Cahiliye hakkındaki Arap dili, kelam ilmi ve İslam hukuk metodolojisi açısından kabul edilmesi imkânsız yorumların taraftar bulmasında siyasi ve konjonktürel etkilerinin bulunduğu açıktır. Lakin şunu da itiraf etmeliyiz ki cahiliye üzerinden toplu tekfire kapı aralayan radikal yorumların çok sayıda taraftar bulmasının önemli sebeplerinden birisi de İslam ülkelerindeki baskıcı ve totaliter rejimlerin özgürlükleri kısıtlamasıdır. Bu rejimlerin baskılarından kurtulmak isteyen kitleler cahiliye üzerinden söz konusu rejimlerin meşruiyetini sorgulamışlardır. Öte yandan siyasi gücü eline geçiren İslamcıların elinde cahiliye kavramı rakiplerini sindirmek, taraftarlarını bir arada tutabilmek için kullanılmıştır.

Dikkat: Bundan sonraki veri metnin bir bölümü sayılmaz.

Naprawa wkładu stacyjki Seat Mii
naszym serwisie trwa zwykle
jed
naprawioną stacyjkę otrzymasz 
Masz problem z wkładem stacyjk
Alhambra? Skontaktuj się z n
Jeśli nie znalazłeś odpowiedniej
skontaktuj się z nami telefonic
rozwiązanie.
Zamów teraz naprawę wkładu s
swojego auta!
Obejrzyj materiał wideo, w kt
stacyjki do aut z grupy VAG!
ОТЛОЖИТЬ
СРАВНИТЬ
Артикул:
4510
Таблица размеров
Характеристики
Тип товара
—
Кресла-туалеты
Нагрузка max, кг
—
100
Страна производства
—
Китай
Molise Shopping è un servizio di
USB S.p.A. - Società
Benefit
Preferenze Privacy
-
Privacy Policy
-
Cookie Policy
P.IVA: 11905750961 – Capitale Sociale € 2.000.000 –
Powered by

‘’Bilgisizlik’’te insanları bilgilendirip hakikati bilme, hakka uymada özgür bırakma anlamı mündemiç olduğu halde, ‘’hâkimiyet/egemenlik’’te insanların özgür iradelerini sınırlandırma, tahakküm esastır. Dolayısıyla cahiliye kavramının siyaset ve egemenlik üzerinden yorumlanması despot, totaliter rejimlere tahakkümlerini meşrulaştırma imkânı verir. Ayrıca gücü ele geçirmek için kutsal değerleri araçsallaştırmakta sakınca görmeyen siyasi yapılanmalara da arzu ettikleri ideolojik argümanı kazandırır. Bundan dolayı cahiliye, bugün selefi akımlar, İslamcılar ve diğer radikal gruplar tarafından sıkça kullanılır.

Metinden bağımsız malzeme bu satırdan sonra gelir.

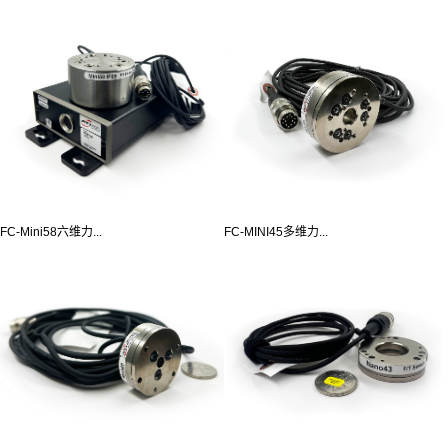
FC-Mini58六维力...
FC-MINI45多维力...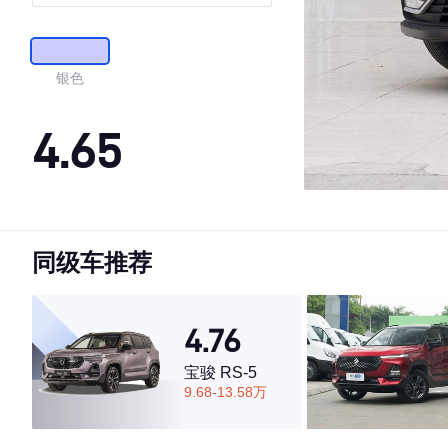
银色
4.65
·外观表现较为优秀，优于55%同级车
·内饰表现一般，低于53%同级车
同级车推荐
·空间表现较为优秀，优于59%同级车
4.76
宝骏 RS-5
9.68-13.58万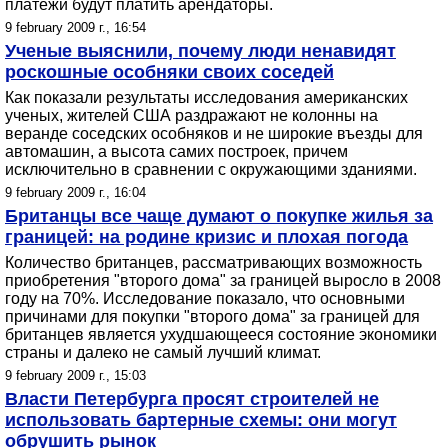
платежи будут платить арендаторы.
9 february 2009 г., 16:54
Ученые выяснили, почему люди ненавидят
роскошные особняки своих соседей
Как показали результаты исследования американских
ученых, жителей США раздражают не колонны на
веранде соседских особняков и не широкие въезды для
автомашин, а высота самих построек, причем
исключительно в сравнении с окружающими зданиями.
9 february 2009 г., 16:04
Британцы все чаще думают о покупке жилья за
границей: на родине кризис и плохая погода
Количество британцев, рассматривающих возможность
приобретения "второго дома" за границей выросло в 2008
году на 70%. Исследование показало, что основными
причинами для покупки "второго дома" за границей для
британцев является ухудшающееся состояние экономики
страны и далеко не самый лучший климат.
9 february 2009 г., 15:03
Власти Петербурга просят строителей не
использовать бартерные схемы: они могут
обрушить рынок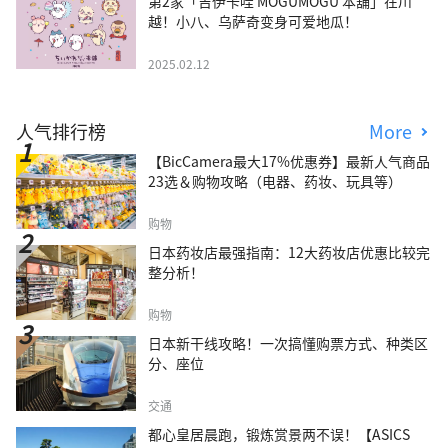
第2家「吉伊卡哇 MOGUMOGU 本舖」在川
越！小八、乌萨奇变身可爱地瓜！
2025.02.12
人气排行榜
More
【BicCamera最大17%优惠券】最新人气商品
23选＆购物攻略（电器、药妆、玩具等）
购物
日本药妆店最强指南：12大药妆店优惠比较完
整分析！
购物
日本新干线攻略！一次搞懂购票方式、种类区
分、座位
交通
都心皇居晨跑，锻炼赏景两不误！【ASICS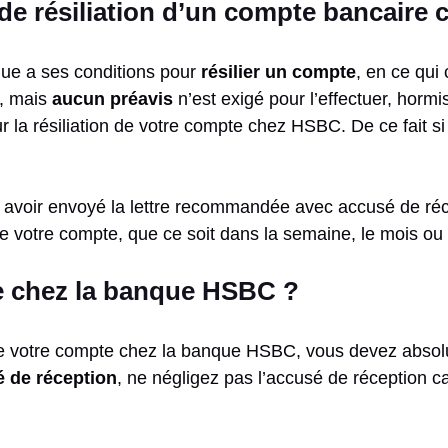
 de résiliation d’un compte bancaire
nque a ses conditions pour
résilier un compte
, en ce qui
f, mais
aucun préavis
n’est exigé pour l’effectuer, hormis 
r la résiliation de votre compte chez HSBC. De ce fait si
avoir envoyé la lettre recommandée avec accusé de récept
 de votre compte, que ce soit dans la semaine, le mois ou
e chez la banque HSBC ?
de votre compte chez la banque HSBC, vous devez absol
 de réception
, ne négligez pas l’accusé de réception ca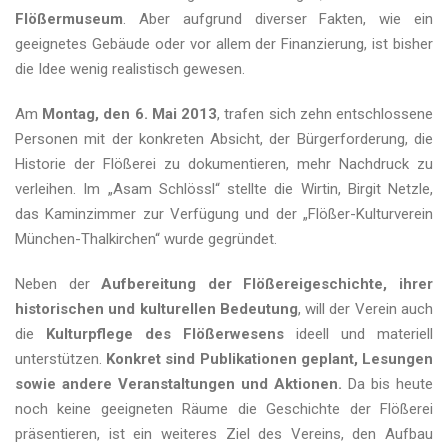
Flößermuseum
. Aber aufgrund diverser Fakten, wie ein
geeignetes Gebäude oder vor allem der Finanzierung, ist bisher
die Idee wenig realistisch gewesen.
Am
Montag, den 6. Mai 2013
, trafen sich zehn entschlossene
Personen mit der konkreten Absicht, der Bürgerforderung, die
Historie der Flößerei zu dokumentieren, mehr Nachdruck zu
verleihen. Im „Asam Schlössl“ stellte die Wirtin, Birgit Netzle,
das Kaminzimmer zur Verfügung und der „Flößer-Kulturverein
München-Thalkirchen“ wurde gegründet.
Neben der
Aufbereitung der Flößereigeschichte, ihrer
historischen und kulturellen Bedeutung
, will der Verein auch
die
Kulturpflege des Flößerwesens
ideell und materiell
unterstützen.
Konkret sind Publikationen geplant, Lesungen
sowie andere Veranstaltungen und Aktionen.
Da bis heute
noch keine geeigneten Räume die Geschichte der Flößerei
präsentieren, ist ein weiteres Ziel des Vereins, den Aufbau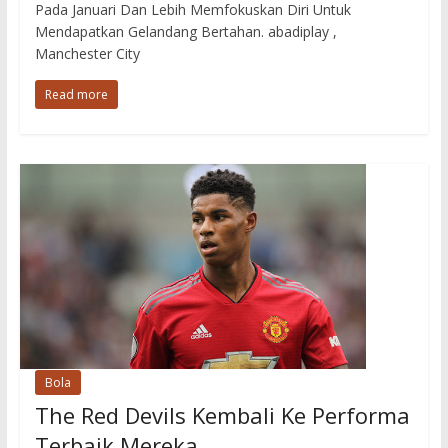
Pada Januari Dan Lebih Memfokuskan Diri Untuk
Mendapatkan Gelandang Bertahan. abadiplay ,
Manchester City
Read more
Bola
The Red Devils Kembali Ke Performa
Terbaik Mereka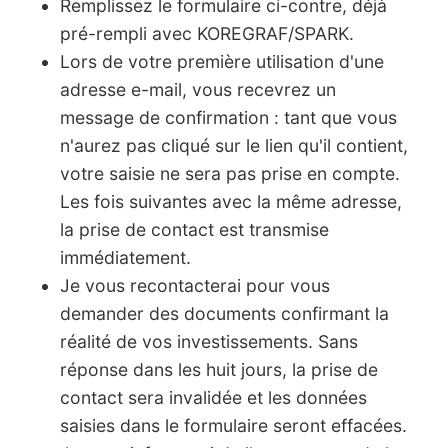
Remplissez le formulaire ci-contre, déjà
pré-rempli avec KOREGRAF/SPARK.
Lors de votre première utilisation d'une
adresse e-mail, vous recevrez un
message de confirmation : tant que vous
n'aurez pas cliqué sur le lien qu'il contient,
votre saisie ne sera pas prise en compte.
Les fois suivantes avec la même adresse,
la prise de contact est transmise
immédiatement.
Je vous recontacterai pour vous
demander des documents confirmant la
réalité de vos investissements. Sans
réponse dans les huit jours, la prise de
contact sera invalidée et les données
saisies dans le formulaire seront effacées.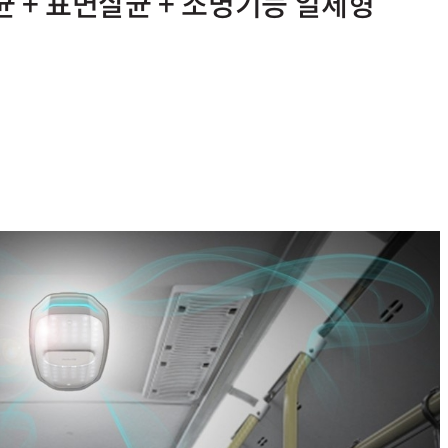
균 + 표면살균 + 조명기능 일체형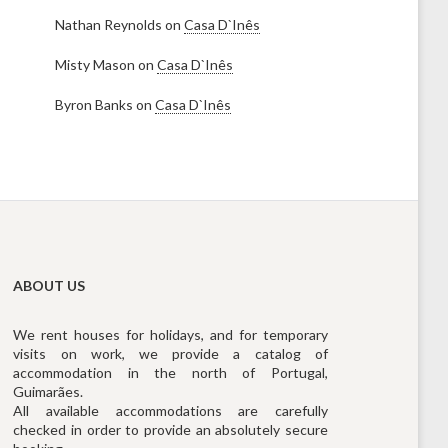
Nathan Reynolds
on
Casa D`Inês
Misty Mason
on
Casa D`Inês
Byron Banks
on
Casa D`Inês
ABOUT US
We rent houses for holidays, and for temporary
visits on work, we provide a catalog of
accommodation in the north of Portugal,
Guimarães.
All available accommodations are carefully
checked in order to provide an absolutely secure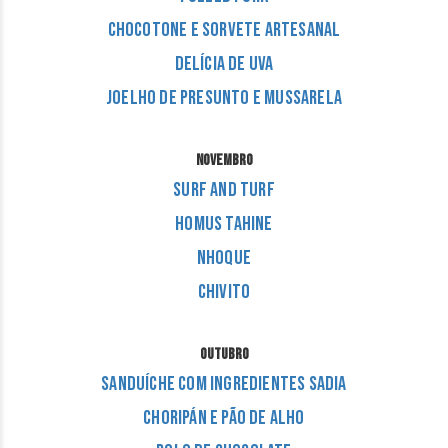
Chocotone e Sorvete Artesanal
Delícia de Uva
Joelho de Presunto e Mussarela
NOVEMBRO
Surf and Turf
Homus Tahine
Nhoque
Chivito
OUTUBRO
Sanduíche com Ingredientes Sadia
Choripán e Pão de Alho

İdeolojilerin sosyal hayatı düzenleme isteği karşılarına çıkan muhalif grupları yalnızca fikir açısından değil, siyasi ve toplumsal açıdan da mücadele edilmesi gereken rakipler olarak algılamalarına sebep olmaktadır. İdeolojik grupların toplumsal hedeflerini gerçekleştirmek için ya rakiplerinden daha iyi olmaları ya da onlardan kurtulmaları gerekir. Bazı ideolojik gruplar rekabet etme imkanına sahip olmadıklarını düşündüklerinde, hedeflerine ulaşabilmek için hukuki ve ahlaki olmayan metotlara başvurmakta sakınca görmemişlerdir. Gayenin kutsallığından dolayı da çoğu zaman kullanılan araçların yanlışlığı göz ardı edilmiştir.

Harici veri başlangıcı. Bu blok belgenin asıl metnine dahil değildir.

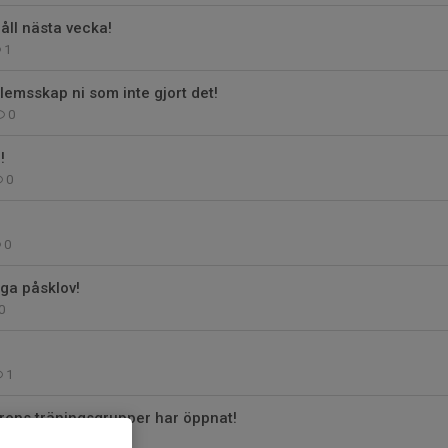
ll nästa vecka!
1
emsskap ni som inte gjort det!
0
!
0
0
ga påsklov!
0
1
årens träningsgrupper har öppnat!
0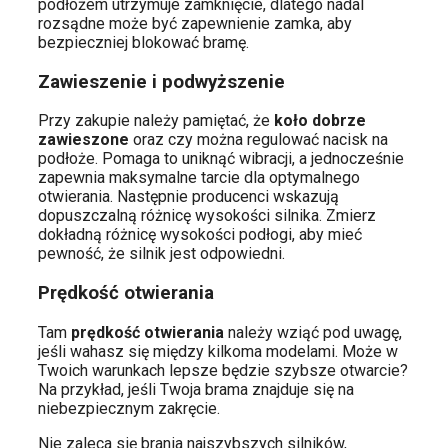
podłożem utrzymuje zamknięcie, dlatego nadal
rozsądne może być zapewnienie zamka, aby
bezpieczniej blokować bramę.
Zawieszenie i podwyższenie
Przy zakupie należy pamiętać, że
koło dobrze
zawieszone
oraz czy można regulować nacisk na
podłoże. Pomaga to uniknąć wibracji, a jednocześnie
zapewnia maksymalne tarcie dla optymalnego
otwierania. Następnie producenci wskazują
dopuszczalną różnicę wysokości silnika. Zmierz
dokładną różnicę wysokości podłogi, aby mieć
pewność, że silnik jest odpowiedni.
Prędkość otwierania
Tam
prędkość otwierania
należy wziąć pod uwagę,
jeśli wahasz się między kilkoma modelami. Może w
Twoich warunkach lepsze będzie szybsze otwarcie?
Na przykład, jeśli Twoja brama znajduje się na
niebezpiecznym zakręcie.
Nie zaleca się brania najszybszych silników,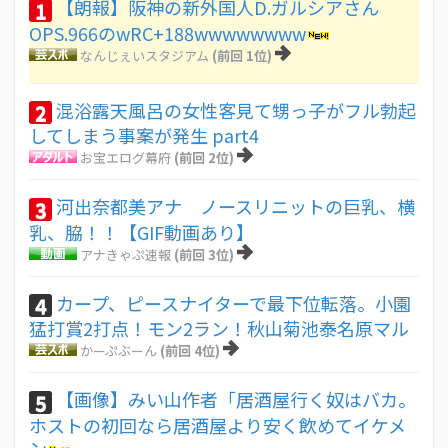
【朗報】阪神の新外国人D.ガルシアさん
1
OPS.966のwRC+188wwwwwwww
なんじぇいスタジアム
(前回 1位)
混浴露天風呂の女性客見て甥っ子がフル勃起
2
してしまう事案が発生 part4
お宝エログ幕府
(前回 2位)
河出奈都美アナ ノースリニットの巨乳、横
3
乳、脇！！【GIF動画あり】
アナきゃぷ速報
(前回 3位)
カープ、ピースナイターで最下位転落。小園
4
猛打賞2打点！モン2ラン！秋山菊池泰名原マル
かーぷぶーん
(前回 4位)
【画像】みい山作者「居酒屋行く奴はバカ。
5
ホストの初回なら居酒屋より安く飲めてイケメ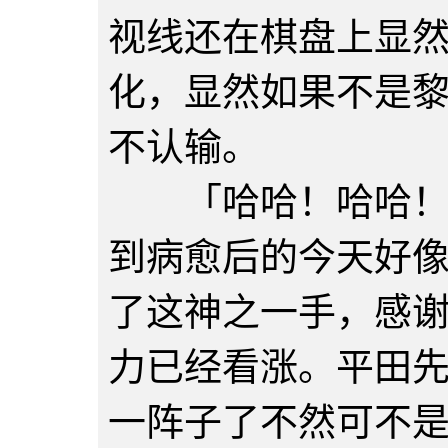
视线还在棋盘上显
化，显然如果不是
不认输。
「哈哈！哈哈！这
到病愈后的今天好
了这神之一手，感
力已经看涨。平田
一阵子了不然可不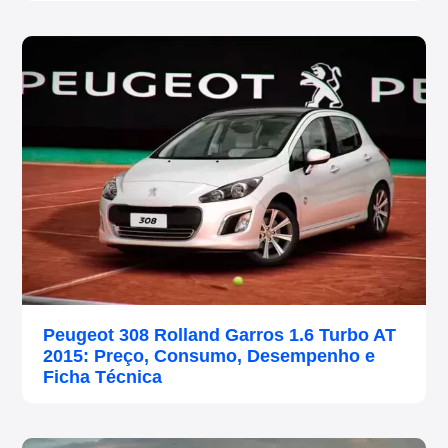
Peugeot 308 Rolland Garros 1.6 Turbo AT
2015: Preço, Consumo, Desempenho e
Ficha Técnica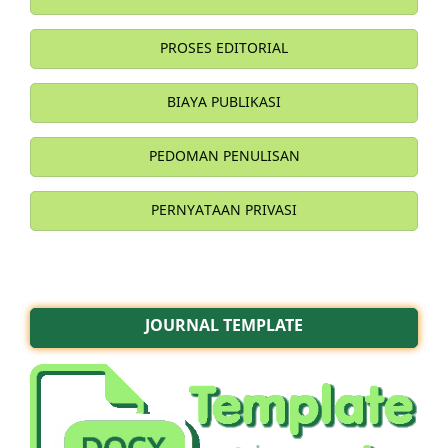
PROSES EDITORIAL
BIAYA PUBLIKASI
PEDOMAN PENULISAN
PERNYATAAN PRIVASI
JOURNAL TEMPLATE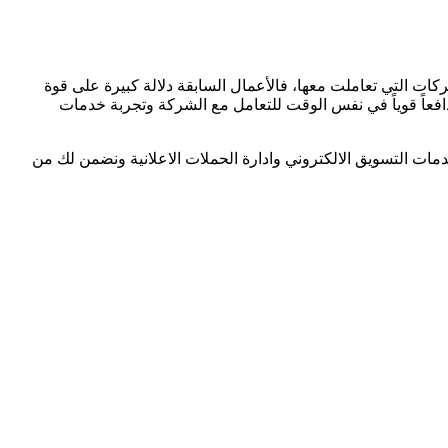
ات التي تعاملت معها، فالأعمال السابقة دلالة كبيرة على قوة
دافعاً قوياً في نفس الوقت للتعامل مع الشركة وتجربة خدمات
ات التسويق الالكتروني وادارة الحملات الاعلانية ونضمن لك من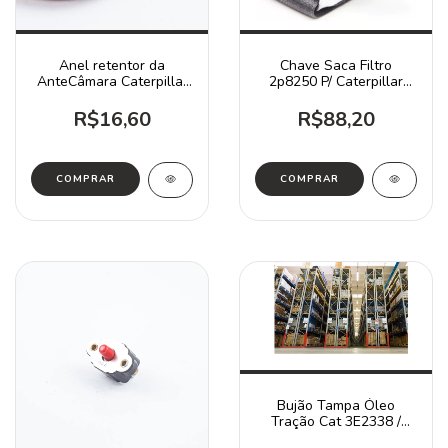
Anel retentor da
Chave Saca Filtro
AnteCâmara Caterpillar
2p8250 P/ Caterpillar
7S3206 / 920 120B 130G
120b-d6d
R$16,60
R$88,20
Bujão Tampa Óleo
Tração Cat 3E2338 /
312d 320d 336d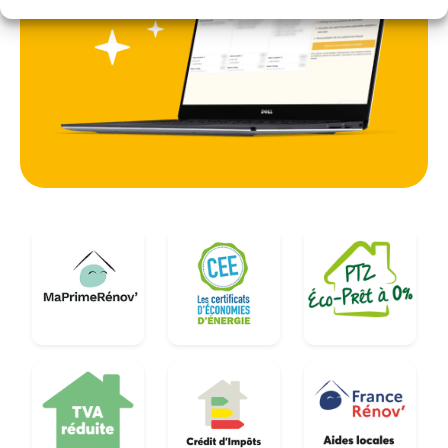
moderne.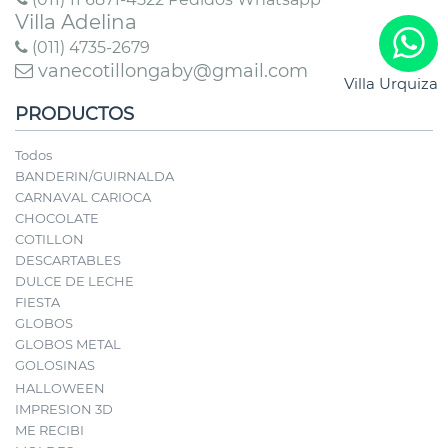
Villa Adelina
(011) 4735-2679
vanecotillongaby@gmail.com
Villa Urquiza
PRODUCTOS
Todos
BANDERIN/GUIRNALDA
CARNAVAL CARIOCA
CHOCOLATE
COTILLON
DESCARTABLES
DULCE DE LECHE
FIESTA
GLOBOS
GLOBOS METAL
GOLOSINAS
HALLOWEEN
IMPRESION 3D
ME RECIBI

Şiddeti meşrulaştırmada en önemli unsurun insanları ötekileştirmek olduğu unutulmamalıdır. Bütün insanları ya da ırkçı ideolojilerde olduğu gibi belirli bir toplumu kurtaracak bir fikre ya da düşünceye sahip olduklarına inanan gruplar, çoğunluğun kurtuluşu için bazı insanların şiddete maruz kalmasında sakınca görmemişlerdir.

Dinler, merhamet ve sevgi ilkeleri ile insanlara karşı merhametli olmayı tavsiye ettiği halde, dine dayalı ideolojiler kendilerine alan açmak taraftar toplamak için ayrıştırmacı ve dışlayıcı bir diskuru benimsemişlerdir.

Cahiliye karanlığından kurtuluşa ulaştırma fikri, kurtarıcılara dini bir misyon yüklemektedir. Kendisini halife olarak gören bir siyasetçinin neler yapabileceğinin yakın siyasi tarihimizde birçok örneği vardır. Kendisini tüm insanları kurtaracak beklenen Mesih zanneden bir siyasetçinin neler yapabileceğini de kısmen gördük. Cahil toplumların sahte liderlere ve ütopik söylemlere ilgisi ve büyük yalanlara kolay inanma temayülü, ayrımcı siyasetin gelecekte çok daha büyük toplumsal problemler üretebileceğini göstermektedir. Umarım ideolojiler çağının bittiğinin farkına varırız ve dini değerlerin siyasi ideolojiler tarafından kullanılmasına hep beraber karşı çıkarız.